For years, a quack named Dr. Morell had given Hitler pills that contained a variety of ingredients from herbs to strychnine.  Hitler also began using cocaine to reduce pain from injuries he sustained in the July 1944 assassination attempt. In the last two weeks of his life, Hitler took ten times the prescribed daily dosage of cocaine.

A steady stream of visitors flowed through the bunker. Party functionaries sought promotions in a soon-to-be-outlawed political party. Government ministers promised undying loyalty to their Leader before fleeing from the Soviets. Military men attended meetings at which Hitler shuffled non-existent armies around the map.  Everyone knew the end was near. Soviet Russian armies swarmed around Berlin. 

the-stars-and-stripes-extra-836027__340.jpg

Hitler could never win because he offered a world without hope. He saw everyone as a pawn to be used to serve his personal interests. He demanded absolute loyalty but casually betrayed everyone. He believed in survival of the fittest and winning at any cost.  Like Putin’s Russia today, in Nazi Germany, the powerful jockeyed to get close to Hitler and then used their position to steal what they wanted.  The law existed to protect the powerful.

To disguise the inequities of his regime, Hitler told ordinary citizens that life was unfair to them because of the malign influence of Jews, communists and journalists who reported the regime’s excesses and anyone who opposed him.  He promised to make Germany great again by erasing the degradation of losing World War I. 

But it was all a lie. There was no glorious Aryan past because Germany was a brand-new nation formed in 1870 after the wars of unification engineered by Otto von Bismarck.  The Aryan myths pedaled by Hitler were actually Norse myths recycled through the operas of Richard Wagner.  Both the Norse myths and Wagner’s operas end in the destruction of the world.  

As the war losses mounted, Hitler ordered his troops to scorch the earth. If he couldn’t win, then no one deserved to live.  On the eastern front, his troops left a swath of destruction hoping to slow the Soviet advance.  But Paris and Rome are mostly intact today because their military commanders ignored Hitler’s orders to burn them to the ground.  

As Hitler huddled in his Berlin bunker and finally accepted that the war was lost, he blamed his followers, saying they weren’t worthy of him. On April 30, 1945, Hitler and his wife of one day, Eva Braun committed suicide in the bunker.  Their bodies were burned in a bomb crater in the garden using gasoline siphoned from Chancellery vehicles.  The war in Europe ended May 8, 1945.

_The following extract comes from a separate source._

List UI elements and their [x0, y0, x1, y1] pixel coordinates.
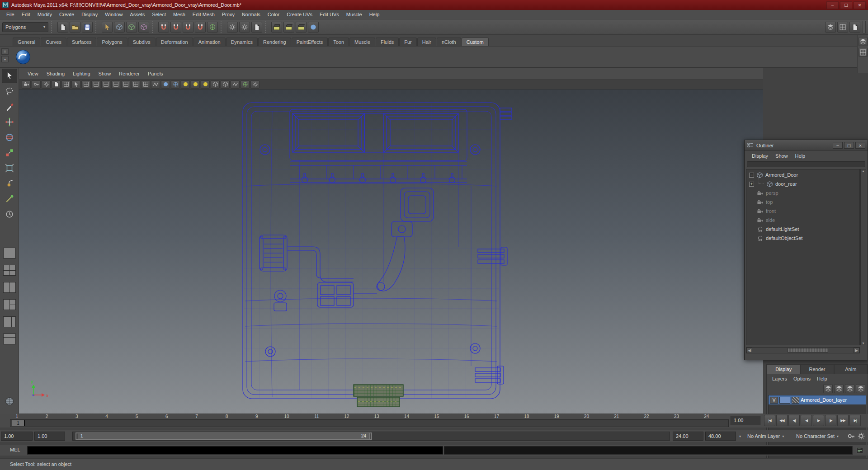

An authoritative account of Hitler’s last days is Inside Hitler’s Bunker: The Last Days of the Third Reich, by Joachim Fest (2004 translation by Margot Bettauer Dembo).  An account with a wider cast of witnesses is The Bunker, by James P. O’Donnell (1978).  An account told primarily from the viewpoint of Hitler’s youngest secretary, Traudl Junge, is Voices From the Bunker, by Pierre Galante and Eugene Silianoff (1989).  Rochus Misch, the last eyewitness, died in 2013.